[[ RECORDED DATA open ]]
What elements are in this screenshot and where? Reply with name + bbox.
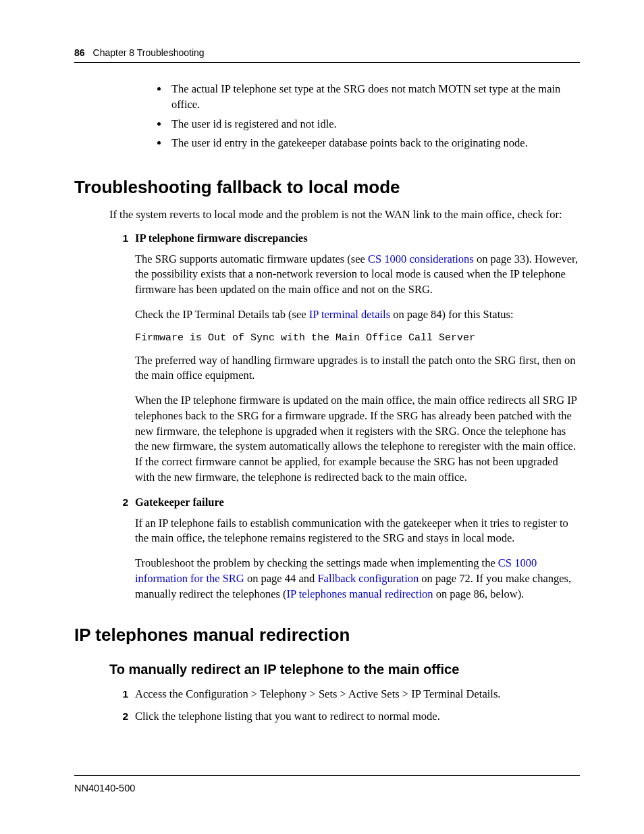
xref-cs1000-considerations[interactable]: CS 1000 considerations	[368, 253, 474, 265]
xref-ip-telephones-manual-redirection[interactable]: IP telephones manual redirection	[287, 588, 433, 600]
step-row: 1 Access the Configuration > Telephony >…	[109, 687, 580, 702]
document-id: NN40140-500	[74, 783, 135, 793]
page-footer: NN40140-500	[74, 775, 580, 793]
section-intro: If the system reverts to local mode and …	[109, 207, 580, 223]
list-item: The user id is registered and not idle.	[169, 117, 580, 132]
item-number: 2	[109, 495, 135, 511]
body-paragraph: When the IP telephone firmware is update…	[135, 393, 580, 486]
status-code-line: Firmware is Out of Sync with the Main Of…	[135, 332, 580, 344]
body-paragraph: If an IP telephone fails to establish co…	[135, 516, 580, 547]
item-label: IP telephone firmware discrepancies	[135, 231, 308, 246]
step-text: Access the Configuration > Telephony > S…	[135, 687, 500, 702]
list-item: The actual IP telephone set type at the …	[169, 82, 580, 113]
body-paragraph: The preferred way of handling firmware u…	[135, 353, 580, 384]
xref-ip-terminal-details[interactable]: IP terminal details	[309, 308, 390, 321]
item-label: Gatekeeper failure	[135, 495, 224, 511]
chapter-title: Chapter 8 Troubleshooting	[93, 47, 205, 58]
page-header: 86Chapter 8 Troubleshooting	[74, 47, 580, 63]
step-text: Click the telephone listing that you wan…	[135, 709, 440, 725]
step-number: 2	[109, 709, 135, 725]
page-number: 86	[74, 47, 85, 58]
xref-fallback-configuration[interactable]: Fallback configuration	[317, 572, 419, 585]
step-row: 2 Click the telephone listing that you w…	[109, 709, 580, 725]
item-number: 1	[109, 231, 135, 246]
section-heading-fallback: Troubleshooting fallback to local mode	[74, 177, 580, 198]
list-item: The user id entry in the gatekeeper data…	[169, 136, 580, 151]
body-paragraph: Troubleshoot the problem by checking the…	[135, 556, 580, 602]
body-paragraph: Check the IP Terminal Details tab (see I…	[135, 307, 580, 323]
numbered-item-1: 1 IP telephone firmware discrepancies	[109, 231, 580, 246]
step-number: 1	[109, 687, 135, 702]
continuation-bullet-list: The actual IP telephone set type at the …	[74, 82, 580, 151]
section-heading-manual-redirect: IP telephones manual redirection	[74, 625, 580, 646]
body-paragraph: The SRG supports automatic firmware upda…	[135, 252, 580, 298]
procedure-heading: To manually redirect an IP telephone to …	[109, 662, 580, 677]
numbered-item-2: 2 Gatekeeper failure	[109, 495, 580, 511]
[[ RECORDED DATA closed ]]
[WHAT THIS TASK INVOLVES]:
Show the lines of the data that hold the word "mode".

[TASK SOLUTION]:
section-intro: If the system reverts to local mode and …	[109, 207, 580, 223]
section-heading-fallback: Troubleshooting fallback to local mode	[74, 177, 580, 198]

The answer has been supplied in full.